### EXERCISE
The listing below has to be output exactly as given, less its pictures.
.....
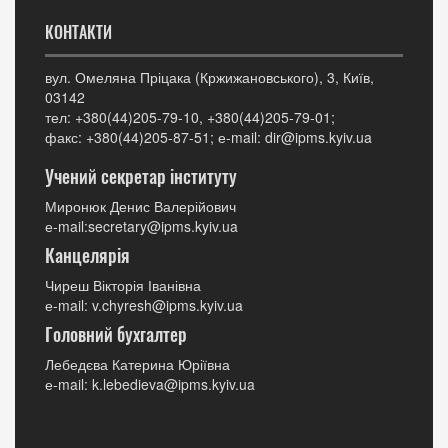
КОНТАКТИ
вул. Омеляна Пріцака (Кржижановського), 3, Київ,
03142
тел: +380(44)205-79-10, +380(44)205-79-01;
факс: +380(44)205-87-51; е-mail: dir@ipms.kyiv.ua
Учений секретар інституту
Миронюк Денис Валерійович
е-mail:secretary@ipms.kyiv.ua
Канцелярія
Чиреш Вікторія Іванівна
е-mail: v.chyresh@ipms.kyiv.ua
Головний бухгалтер
Лебедєва Катерина Юріївна
е-mail: k.lebedieva@ipms.kyiv.ua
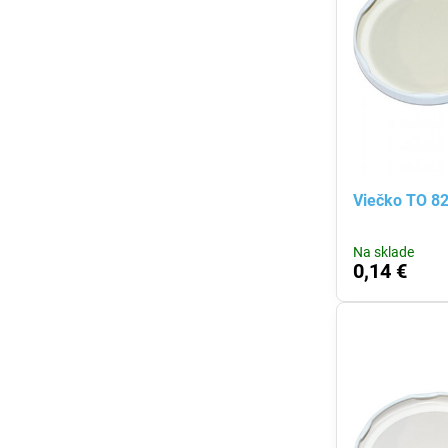
Viečko TO 8
Na sklade
0,14 €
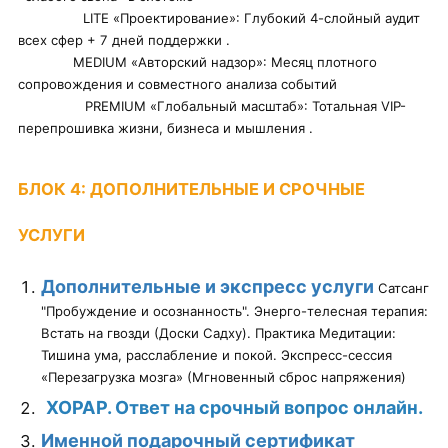
LITE «Проектирование»: Глубокий 4-слойный аудит
всех сфер + 7 дней поддержки .
MEDIUM «Авторский надзор»: Месяц плотного
сопровождения и совместного анализа событий
PREMIUM «Глобальный масштаб»: Тотальная VIP-
перепрошивка жизни, бизнеса и мышления .
БЛОК 4: ДОПОЛНИТЕЛЬНЫЕ И СРОЧНЫЕ
УСЛУГИ
Дополнительные и экспресс услуги
Сатсанг
"Пробуждение и осознанность". Энерго-телесная терапия:
Встать на гвозди (Доски Садху). Практика Медитации:
Тишина ума, расслабление и покой. Экспресс-сессия
«Перезагрузка мозга» (Мгновенный сброс напряжения)
ХОРАР. Ответ на срочный вопрос онлайн.
Именной подарочный сертификат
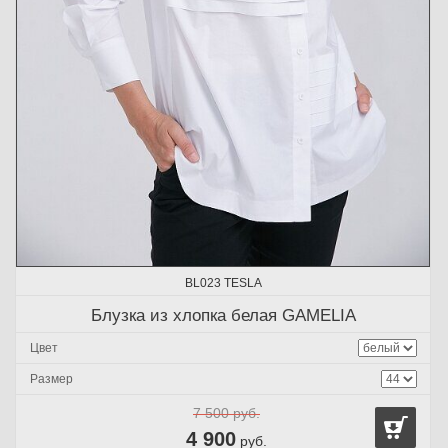
BL023 TESLA
Блузка из хлопка белая GAMELIA
Цвет
Размер
7 500
руб.
4 900
руб.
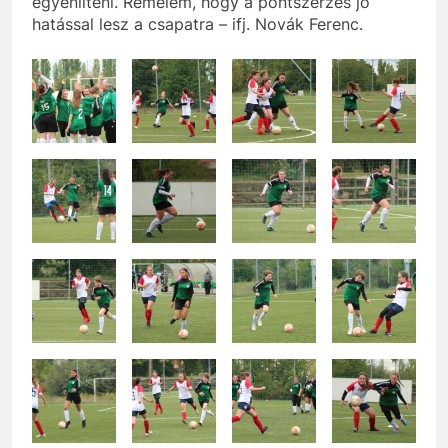
egyenlíteni. Remélem, hogy a pontszerzés jó
hatással lesz a csapatra – ifj. Novák Ferenc.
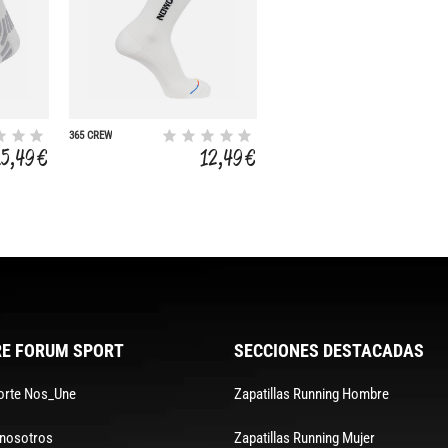
365 CREW
15,49 €
12,49 €
E FORUM SPORT
SECCIONES DESTACADAS
orte Nos_Une
Zapatillas Running Hombre
 nosotros
Zapatillas Running Mujer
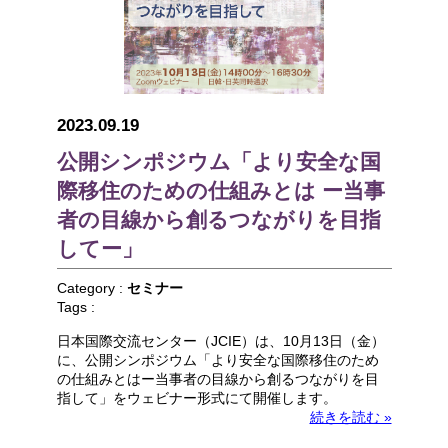
2023.09.19
公開シンポジウム「より安全な国
際移住のための仕組みとは ー当事
者の目線から創るつながりを目指
してー」
Category :
セミナー
Tags :
日本国際交流センター（JCIE）は、10月13日（金）
に、公開シンポジウム「より安全な国際移住のため
の仕組みとはー当事者の目線から創るつながりを目
指して」をウェビナー形式にて開催します。
続きを読む »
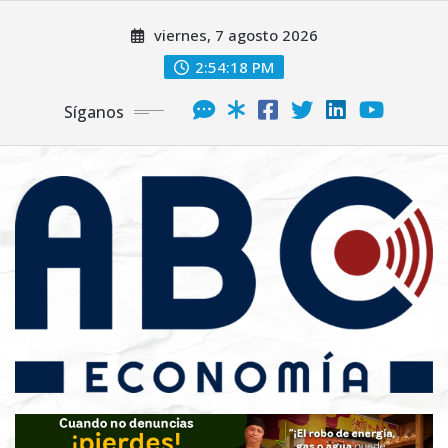
viernes, 7 agosto 2026
2:54:19 PM
Síganos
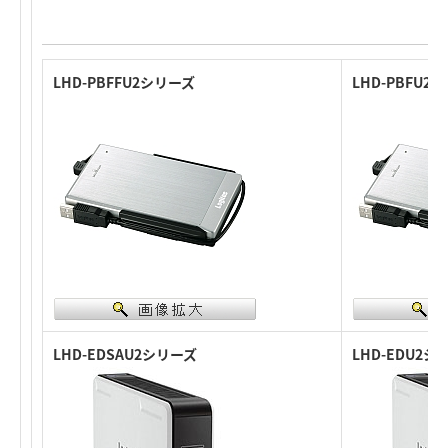
LHD-PBFFU2シリーズ
LHD-PBFU2
LHD-EDSAU2シリーズ
LHD-EDU2シ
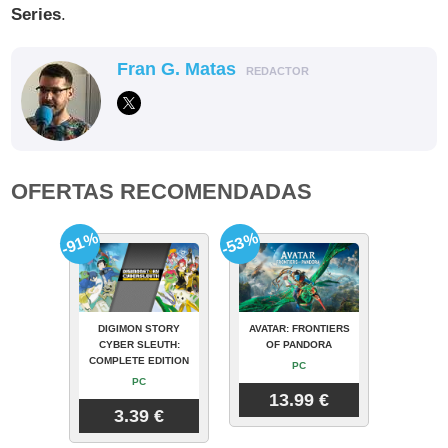
Series
.
Fran G. Matas
REDACTOR
OFERTAS RECOMENDADAS
-91%
-53%
DIGIMON STORY
AVATAR: FRONTIERS
CYBER SLEUTH:
OF PANDORA
COMPLETE EDITION
PC
PC
13.99 €
3.39 €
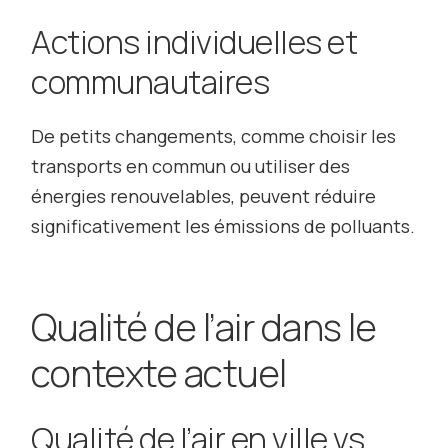
Actions individuelles et
communautaires
De petits changements, comme choisir les
transports en commun ou utiliser des
énergies renouvelables, peuvent réduire
significativement les émissions de polluants.
Qualité de l’air dans le
contexte actuel
Qualité de l’air en ville vs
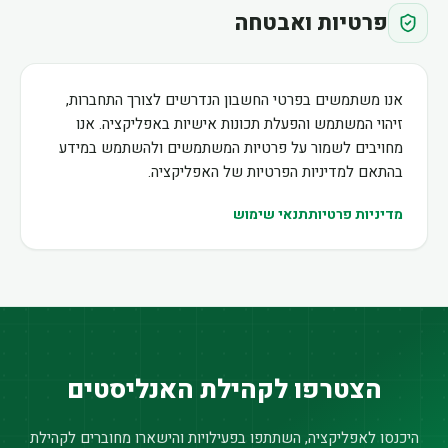
פרטיות ואבטחה
אנו משתמשים בפרטי החשבון הנדרשים לצורך התחברות,
זיהוי המשתמש והפעלת תכונות אישיות באפליקציה. אנו
מחויבים לשמור על פרטיות המשתמשים ולהשתמש במידע
בהתאם למדיניות הפרטיות של האפליקציה.
מדיניות פרטיות
תנאי שימוש
הצטרפו לקהילת האנליסטים
היכנסו לאפליקציה, השתתפו בפעילויות והישארו מחוברים לקהילת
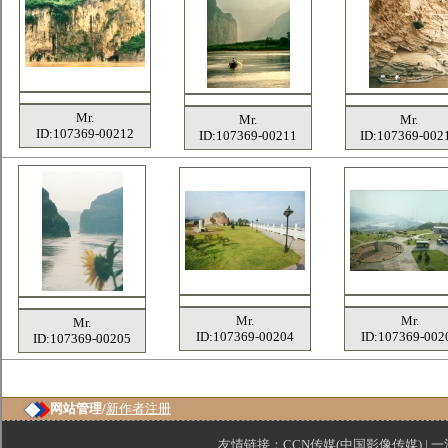
Mr.
Mr.
Mr.
ID:107369-00212
ID:107369-00211
ID:107369-002
Mr.
Mr.
Mr.
ID:107369-00204
ID:107369-002
ID:107369-00205
网站管理/
新作者注册
友情链接：
CCN传媒(中国影像传媒)
|
一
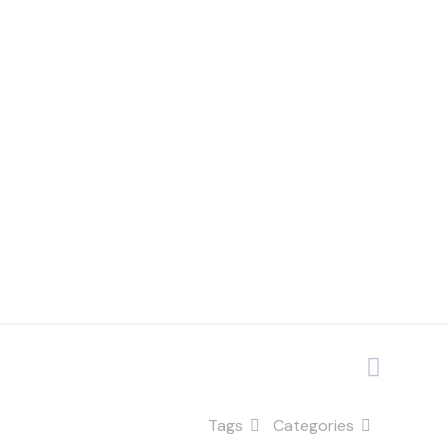
turas de
Tags
Categories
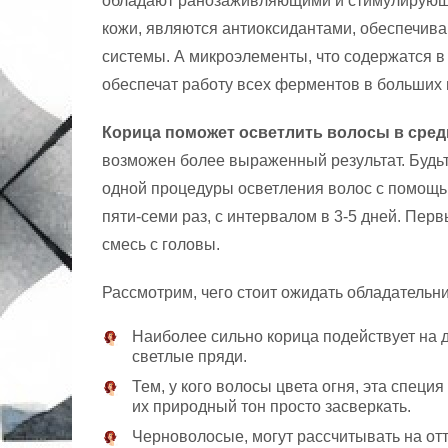
обладают ранозаживляющими и стимулирующи
кожи, являются антиоксидантами, обеспечив
системы. А микроэлементы, что содержатся в 
обеспечат работу всех ферментов в больших 
Корица поможет осветлить волосы в средн
возможен более выраженный результат. Будьт
одной процедуры осветления волос с помощью
пяти-семи раз, с интервалом в 3-5 дней. Перв
смесь с головы.
Рассмотрим, чего стоит ожидать обладательн
Наиболее сильно корица подействует на 
светлые пряди.
Тем, у кого волосы цвета огня, эта специ
их природный тон просто засверкать.
Черноволосые, могут рассчитывать на от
.....
### RESULT FOR THIS TASK
КОНТАКТИ
вул. Омеляна Пріцака (Кржижановського), 3, Київ,
03142
тел: +380(44)205-79-10, +380(44)205-79-01;
факс: +380(44)205-87-51; е-mail: dir@ipms.kyiv.ua
Учений секретар інституту
Миронюк Денис Валерійович
е-mail:secretary@ipms.kyiv.ua
Канцелярія
Чиреш Вікторія Іванівна
е-mail: v.chyresh@ipms.kyiv.ua
Головний бухгалтер
Лебедєва Катерина Юріївна
е-mail: k.lebedieva@ipms.kyiv.ua
Viečko TO 8
Na sklade
0,14 €
LITE «Проектирование»: Глубокий 4-слойный аудит
всех сфер + 7 дней поддержки .
MEDIUM «Авторский надзор»: Месяц плотного
сопровождения и совместного анализа событий
PREMIUM «Глобальный масштаб»: Тотальная VIP-
перепрошивка жизни, бизнеса и мышления .
БЛОК 4: ДОПОЛНИТЕЛЬНЫЕ И СРОЧНЫЕ
УСЛУГИ
Дополнительные и экспресс услуги
Сатсанг
"Пробуждение и осознанность". Энерго-телесная терапия:
Встать на гвозди (Доски Садху). Практика Медитации:
Тишина ума, расслабление и покой. Экспресс-сессия
«Перезагрузка мозга» (Мгновенный сброс напряжения)
ХОРАР. Ответ на срочный вопрос онлайн.
Именной подарочный сертификат
BL023 TESLA
Блузка из хлопка белая GAMELIA
Цвет
Размер
7 500
руб.
4 900
руб.
egyenlíteni. Remélem, hogy a pontszerzés jó
hatással lesz a csapatra – ifj. Novák Ferenc.
365 CREW
15,49 €
12,49 €
E FORUM SPORT
SECCIONES DESTACADAS
orte Nos_Une
Zapatillas Running Hombre
 nosotros
Zapatillas Running Mujer
2023.09.19
公開シンポジウム「より安全な国
際移住のための仕組みとは ー当事
者の目線から創るつながりを目指
してー」
Category :
セミナー
Tags :
日本国際交流センター（JCIE）は、10月13日（金）
に、公開シンポジウム「より安全な国際移住のため
の仕組みとはー当事者の目線から創るつながりを目
指して」をウェビナー形式にて開催します。
続きを読む »
viernes, 7 agosto 2026
2:54:19 PM
Síganos
LHD-PBFFU2シリーズ
LHD-PBFU2
LHD-EDSAU2シリーズ
LHD-EDU2シ
Series
.
Fran G. Matas
REDACTOR
OFERTAS RECOMENDADAS
-91%
-53%
DIGIMON STORY
AVATAR: FRONTIERS
CYBER SLEUTH:
OF PANDORA
COMPLETE EDITION
PC
PC
13.99 €
3.39 €
Actions individuelles et
communautaires
De petits changements, comme choisir les
transports en commun ou utiliser des
énergies renouvelables, peuvent réduire
significativement les émissions de polluants.
Qualité de l’air dans le
contexte actuel
Qualité de l’air en ville vs
פרטיות ואבטחה
אנו משתמשים בפרטי החשבון הנדרשים לצורך התחברות,
זיהוי המשתמש והפעלת תכונות אישיות באפליקציה. אנו
מחויבים לשמור על פרטיות המשתמשים ולהשתמש במידע
בהתאם למדיניות הפרטיות של האפליקציה.
מדיניות פרטיות
תנאי שימוש
הצטרפו לקהילת האנליסטים
היכנסו לאפליקציה, השתתפו בפעילויות והישארו מחוברים לקהילת
Mr.
Mr.
Mr.
ID:107369-00212
ID:107369-00211
ID:107369-002
Mr.
Mr.
Mr.
ID:107369-00204
ID:107369-002
ID:107369-00205
网站管理/
新作者注册
友情链接：
CCN传媒(中国影像传媒)
|
一
turas de
Tags
Categories
обладают ранозаживляющими и стимулирующи
кожи, являются антиоксидантами, обеспечив
системы. А микроэлементы, что содержатся в 
обеспечат работу всех ферментов в больших 
Корица поможет осветлить волосы в средн
возможен более выраженный результат. Будьт
одной процедуры осветления волос с помощью
пяти-семи раз, с интервалом в 3-5 дней. Перв
смесь с головы.
Рассмотрим, чего стоит ожидать обладательн
Наиболее сильно корица подействует на 
светлые пряди.
Тем, у кого волосы цвета огня, эта специ
их природный тон просто засверкать.
Черноволосые, могут рассчитывать на от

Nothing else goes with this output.